CVE-2023-5679

Name of the Vulnerable Software and Affected Versions BIND 9 versions 9.16.12 through 9.16.45 BIND 9 versions 9.18.0 through 9.18.21 BIND 9 versions 9.19.0 through 9.19.19 BIND 9 versions 9.16.12-S1 through 9.16.45-S1 BIND 9 versions 9.18.11-S1 through 9.18.21-S1

Description A bad interaction between DNS64 and serve-stale may cause named to crash with an assertion failure during recursive resolution, when both of these features are enabled. This issue can be exploited by a remote attacker to trigger an assertion failure, potentially leading to a denial of service.

Recommendations For versions 9.16.12 through 9.16.45, consider disabling the DNS64 and serve-stale features until a patch is available.
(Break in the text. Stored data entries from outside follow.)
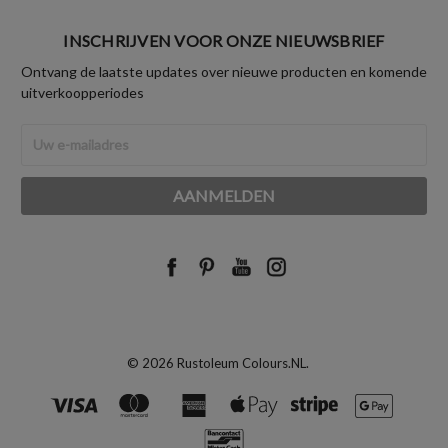
INSCHRIJVEN VOOR ONZE NIEUWSBRIEF
Ontvang de laatste updates over nieuwe producten en komende
uitverkoopperiodes
E-
mailadres
© 2026 Rustoleum Colours.NL.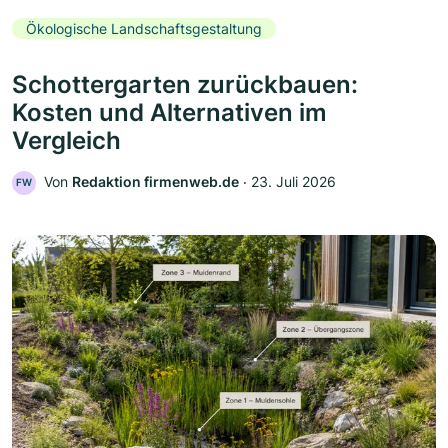
Ökologische Landschaftsgestaltung
Schottergarten zurückbauen:
Kosten und Alternativen im
Vergleich
Von
Redaktion firmenweb.de
‧
23. Juli 2026
FW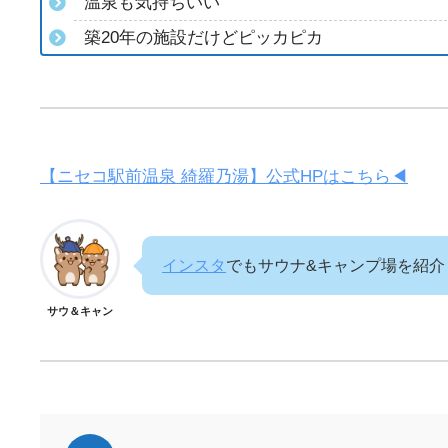
温泉も気持ちいい
築20年の施設だけどピッカピカ
【ニセコ駅前温泉 綺羅乃湯】公式HPはこちら◀
インスタ
でもサウナ&キャンプ場を紹介
サウ＆キャン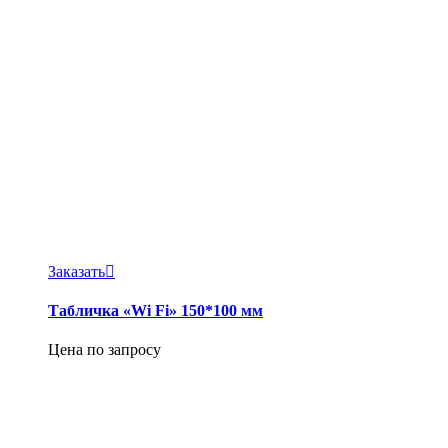
Заказать
Табличка «Wi Fi» 150*100 мм
Цена по запросу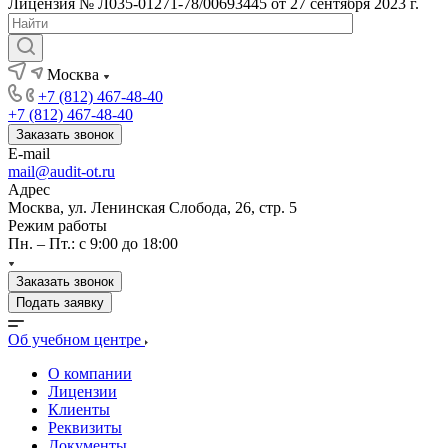
Лицензия № Л035-01271-78/00693445 от 27 сентября 2023 г.
Москва
+7 (812) 467-48-40
+7 (812) 467-48-40
Заказать звонок
E-mail
mail@audit-ot.ru
Адрес
Москва, ул. Ленинская Слобода, 26, стр. 5
Режим работы
Пн. – Пт.: с 9:00 до 18:00
Заказать звонок
Подать заявку
Об учебном центре
О компании
Лицензии
Клиенты
Реквизиты
Документы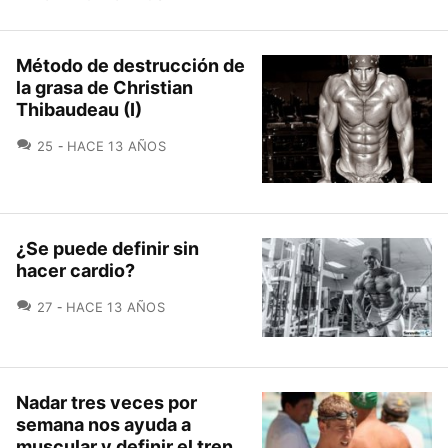
Método de destrucción de
la grasa de Christian
Thibaudeau (I)
COMENTARIOS
25
HACE 13 AÑOS
¿Se puede definir sin
hacer cardio?
COMENTARIOS
27
HACE 13 AÑOS
Nadar tres veces por
semana nos ayuda a
muscular y definir el tren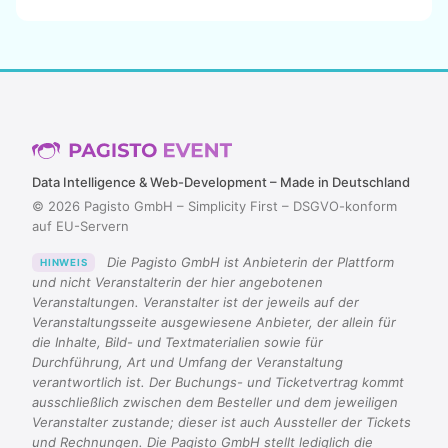
Data Intelligence & Web-Development – Made in Deutschland
© 2026 Pagisto GmbH – Simplicity First – DSGVO-konform
auf EU-Servern
Die Pagisto GmbH ist Anbieterin der Plattform
HINWEIS
und nicht Veranstalterin der hier angebotenen
Veranstaltungen. Veranstalter ist der jeweils auf der
Veranstaltungsseite ausgewiesene Anbieter, der allein für
die Inhalte, Bild- und Textmaterialien sowie für
Durchführung, Art und Umfang der Veranstaltung
verantwortlich ist. Der Buchungs- und Ticketvertrag kommt
ausschließlich zwischen dem Besteller und dem jeweiligen
Veranstalter zustande; dieser ist auch Aussteller der Tickets
und Rechnungen. Die Pagisto GmbH stellt lediglich die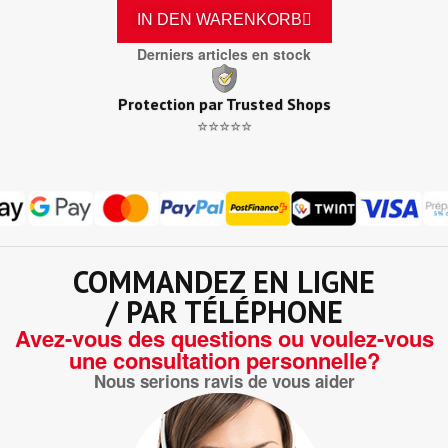
IN DEN WARENKORB
Derniers articles en stock
Protection par Trusted Shops
⭐⭐⭐⭐⭐
COMMANDEZ EN LIGNE
/ PAR TÉLÉPHONE
Avez-vous des questions ou voulez-vous
une consultation personnelle?
Nous serions ravis de vous aider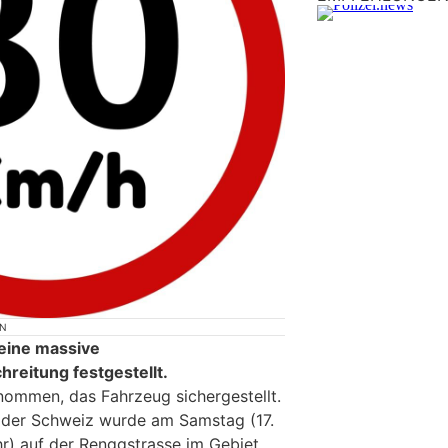
ON
 eine massive
reitung festgestellt.
ommen, das Fahrzeug sichergestellt.
s der Schweiz wurde am Samstag (17.
r) auf der Renggstrasse im Gebiet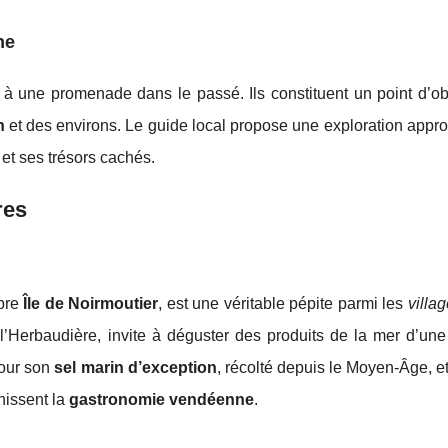
ne
 à une promenade dans le passé. Ils constituent un point d’ob
n
et des environs. Le guide local propose une exploration appr
 et ses trésors cachés.
res
èbre
Île de Noirmoutier
, est une véritable pépite parmi les
villag
’Herbaudière, invite à déguster des produits de la mer d’une 
pour son
sel marin d’exception
, récolté depuis le Moyen-Âge, e
hissent la
gastronomie vendéenne
.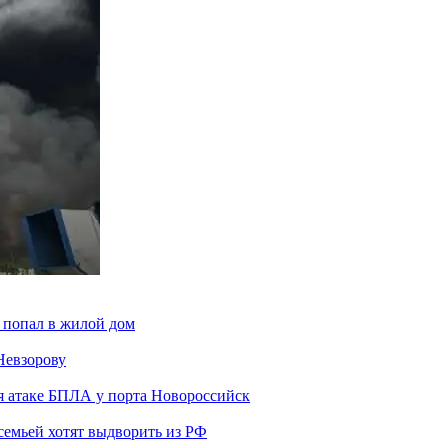
 попал в жилой дом
Невзорову
я атаке БПЛА у порта Новороссийск
семьей хотят выдворить из РФ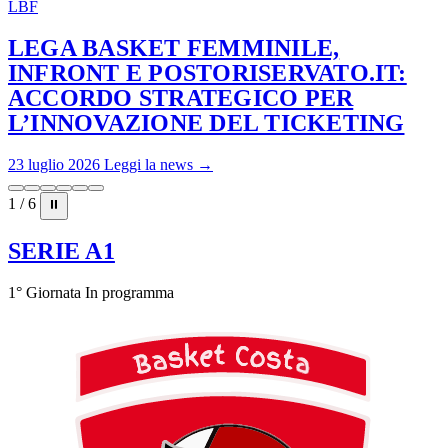
LBF
LEGA BASKET FEMMINILE,
INFRONT E POSTORISERVATO.IT:
ACCORDO STRATEGICO PER
L’INNOVAZIONE DEL TICKETING
23 luglio 2026
Leggi la news →
1 / 6
⏸
SERIE A1
1° Giornata
In programma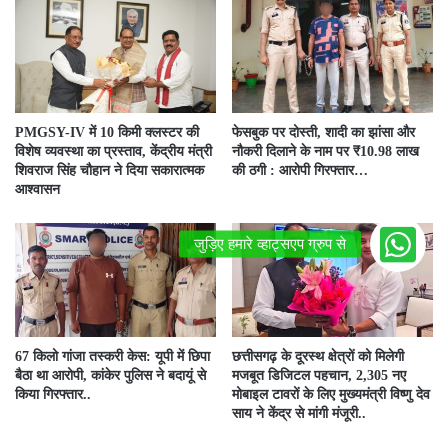
PMGSY-IV में 10 किमी क्लस्टर की
फेसबुक पर दोस्ती, शादी का झांसा और
विशेष व्यवस्था का प्रस्ताव, केंद्रीय मंत्री
नौकरी दिलाने के नाम पर ₹10.98 लाख
शिवराज सिंह चौहान ने दिया सकारात्मक
की ठगी : आरोपी गिरफ्तार…
आश्वासन
67 किलो गांजा तस्करी केस: यूपी में छिपा
छत्तीसगढ़ के दूरस्थ क्षेत्रों को मिलेगी
बैठा था आरोपी, कांकेर पुलिस ने बदायूं से
मजबूत डिजिटल पहचान, 2,305 नए
किया गिरफ्तार..
मोबाइल टावरों के लिए मुख्यमंत्री विष्णु देव
साय ने केंद्र से मांगी मंजूरी..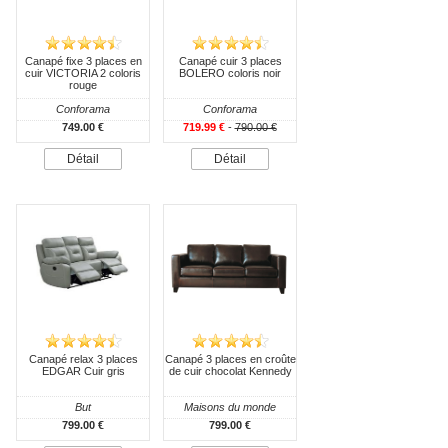
Canapé fixe 3 places en
Canapé cuir 3 places
cuir VICTORIA 2 coloris
BOLERO coloris noir
rouge
Conforama
Conforama
749.00 €
719.99 €
-
790.00 €
Détail
Détail
Canapé relax 3 places
Canapé 3 places en croûte
EDGAR Cuir gris
de cuir chocolat Kennedy
But
Maisons du monde
799.00 €
799.00 €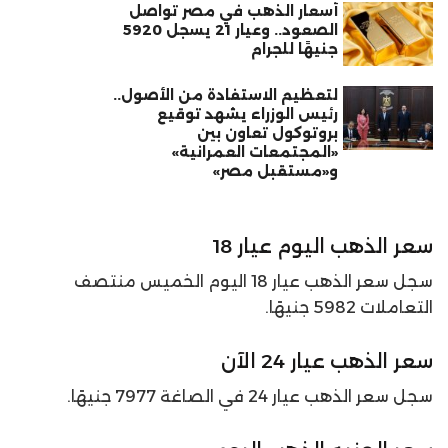
أسعار الذهب في مصر تواصل
الصعود.. وعيار 21 يسجل 5920
جنيهًا للجرام
لتعظيم الاستفادة من الأصول..
رئيس الوزراء يشهد توقيع
بروتوكول تعاون بين
«المجتمعات العمرانية»
و«مستقبل مصر»
سعر
الذهب اليوم عيار 18
سجل سعر الذهب عيار 18 اليوم الخميس منتصف
التعاملات 5982 جنيهًا.
سعر
الذهب عيار 24 الآن
سجل سعر الذهب عيار 24 في الصاغة 7977 جنيهًا.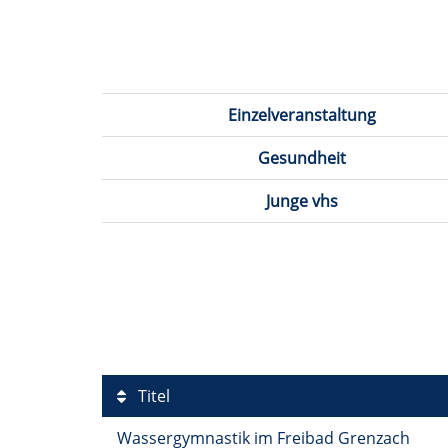
Einzelveranstaltung
Gesundheit
Junge vhs
Titel
Wassergymnastik im Freibad Grenzach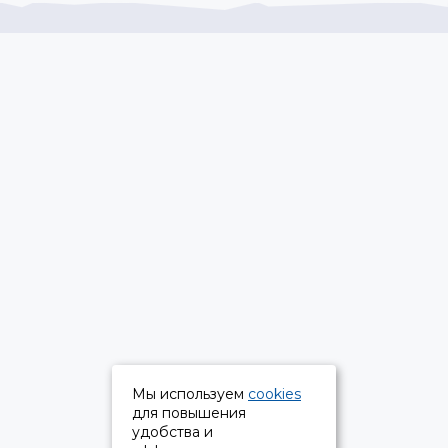
Мы используем
cookies
для повышения
удобства и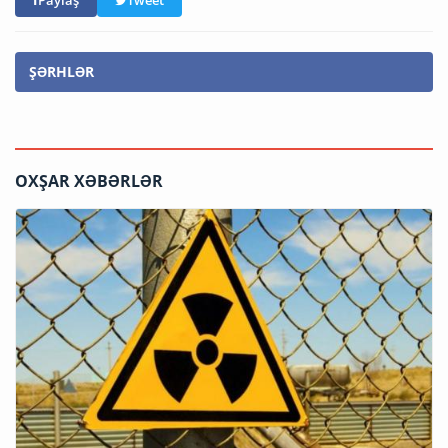
ŞƏRHLƏR
OXŞAR XƏBƏRLƏR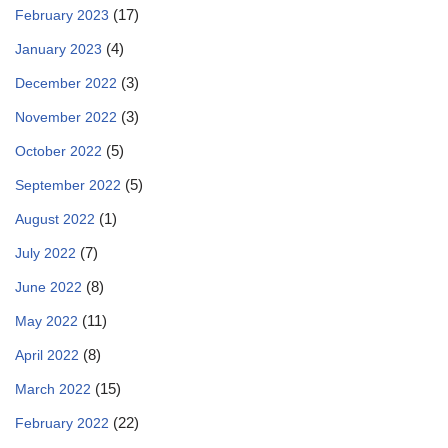
(17)
February 2023
(4)
January 2023
(3)
December 2022
(3)
November 2022
(5)
October 2022
(5)
September 2022
(1)
August 2022
(7)
July 2022
(8)
June 2022
(11)
May 2022
(8)
April 2022
(15)
March 2022
(22)
February 2022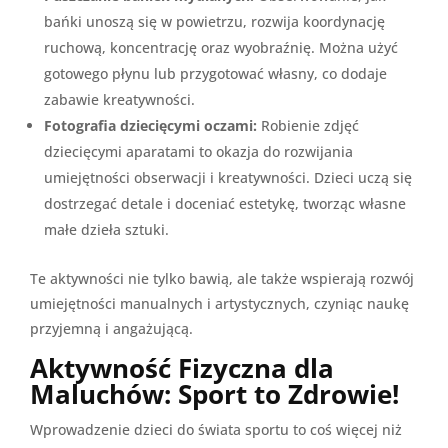
bańki unoszą się w powietrzu, rozwija koordynację
ruchową, koncentrację oraz wyobraźnię. Można użyć
gotowego płynu lub przygotować własny, co dodaje
zabawie kreatywności.
Fotografia dziecięcymi oczami:
Robienie zdjęć
dziecięcymi aparatami to okazja do rozwijania
umiejętności obserwacji i kreatywności. Dzieci uczą się
dostrzegać detale i doceniać estetykę, tworząc własne
małe dzieła sztuki.
Te aktywności nie tylko bawią, ale także wspierają rozwój
umiejętności manualnych i artystycznych, czyniąc naukę
przyjemną i angażującą.
Aktywność Fizyczna dla
Maluchów: Sport to Zdrowie!
Wprowadzenie dzieci do świata sportu to coś więcej niż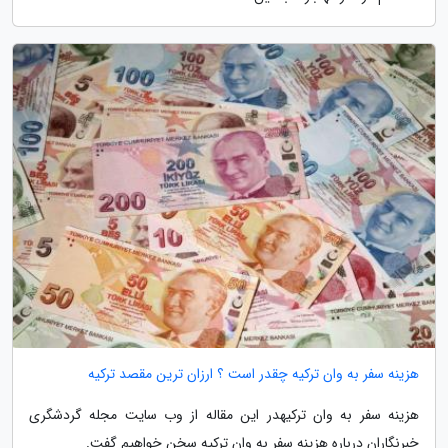
هزینه سفر به وان ترکیه چقدر است ؟ ارزان ترین مقصد ترکیه
هزینه سفر به وان ترکیهدر این مقاله از وب سایت مجله گردشگری
خبرنگاران درباره هزینه سفر به وان ترکیه سخن خواهیم گفت.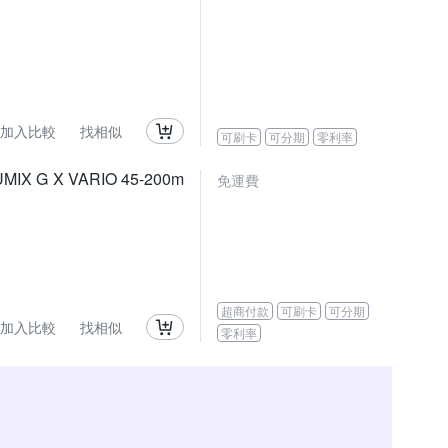
加入比較
找相似
可刷卡
可分期
零利率
X G X VARIO 45-200m
免運費
超商付款
可刷卡
可分期
加入比較
找相似
零利率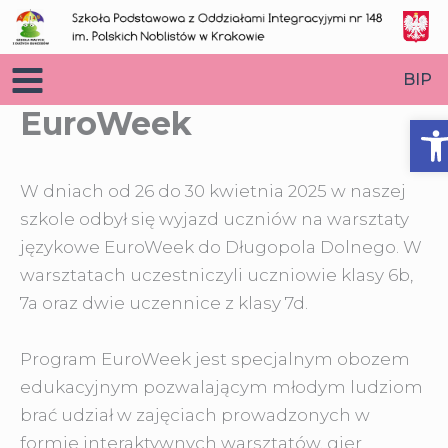
Przejdź
do
treści
BIP
EuroWeek
O
W dniach od 26 do 30 kwietnia 2025 w naszej
szkole odbył się wyjazd uczniów na warsztaty
językowe EuroWeek do Długopola Dolnego. W
warsztatach uczestniczyli uczniowie klasy
6b,
7a oraz dwie uczennice z klasy 7d.
Program EuroWeek jest specjalnym obozem
edukacyjnym pozwalającym młodym ludziom
brać udział w zajęciach prowadzonych w
formie interaktywnych warsztatów, gier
For versions 9.18.0 through 9.18.21, consider disabling the DNS64 and serve-stale features until a patch is available. For versions 9.19.0 through 9.19.19, consider disabling the DNS64 and serve-stale features until a patch is available. For versions 9.16.12-S1 through 9.16.45-S1, consider disabling the DNS64 and serve-stale features until a patch is available. For versions 9.18.11-S1 through 9.18.21-S1, consider disabling the DNS64 and serve-stale features until a patch is available. As a temporary workaround, consider restricting access to the named parameter to minimize the risk of exploitation.